I think all our mistakes have taught us one thing or two, but the best lesson would be franchising the right way. For example, we had given a few of our franchises to the highways outlets, which was very difficult for us to manage. We solely depended on the partner, the business did pick up, but the partner decided to do the business all by himself and not through Shake If Off.
It was one mistake that should have been avoided, but that added to our experience. Secondly, I believe our business’s service part can be improved further, and we believe that there is always a scope for improvement.
However, with the franchising things become a little difficult to manage, but we are constantly trying to improve our service and product. We try to establish a personal touch with the customer to build trust, and we try to reply to every comment on social media as much as possible to keep up with our customers.
NISHANT, CAN YOU HIGHLIGHT THE TRICKY PART IN THIS CONVERSATION AROUND MONEY, ARE YOU A MONEY MINDED PERSON AND IF YES WHYS IS THAT SO?
I call myself a money-minded person from a business point of view. It is essential to optimize the resources at hand in business. I can be a highly money-minded person then. If something can be done in less, I wouldn’t prefer paying more for the same result. Owning and running a business is no less than a dream for me. For that, being money minded is not wrong.
Since quality is our first preference my partner doesn’t mind spending more but for me, I would prefer if I can get things done for free (laughs).
Now, because of the pandemic we had to cut down a lot of costs, we have somehow found out ways to keep our regular services going on without spending much.
If you have money and it can bring ROI then the best option is to invest. To sum it up I believe I am money-minded but quality and customer satisfaction is my topmost priority.
AT THE END OF THIS CONVERSATION WITH NISHANT TRIPATHI, I WOULD LIKE TO ASK YOU WHAT IS THE BUSINESS MANTRA THAT HELPED YOU IN ACHIEVING YOUR DREAM?
I would say if you are passionate about anything, just try to build a business around it.
If I cite my example, food primarily is not my passion, but managing and branding my own business was always my dream and passion. So, I am doing this job that feels amazing every day.

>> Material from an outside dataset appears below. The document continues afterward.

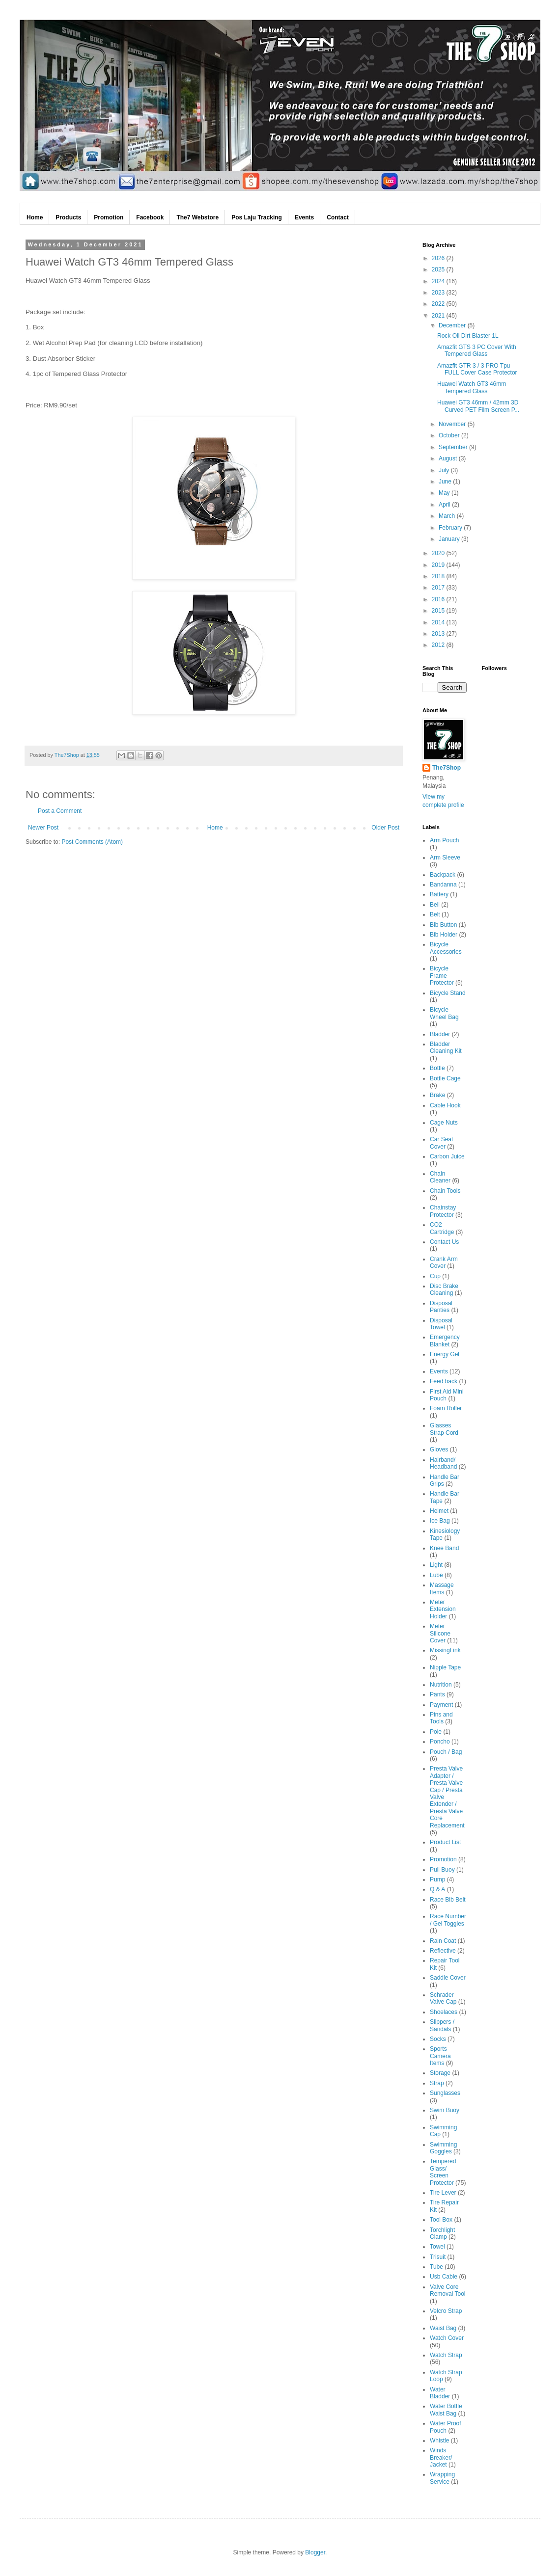  Describe the element at coordinates (453, 325) in the screenshot. I see `December` at that location.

‘Only worry about things that are in your control’ with the closing words of Nishant. This conversation with Nishant Tripathi has given us another perspective of how things align when you are passionate enough. He reinstated our belief in hard work we are wrapping yet another insightful episode of BOSS. Nishant had what it takes to pursue and fulfil his dreams.
We are highly enthralled by this conversation with Nishant Tripathi and his journey on our show.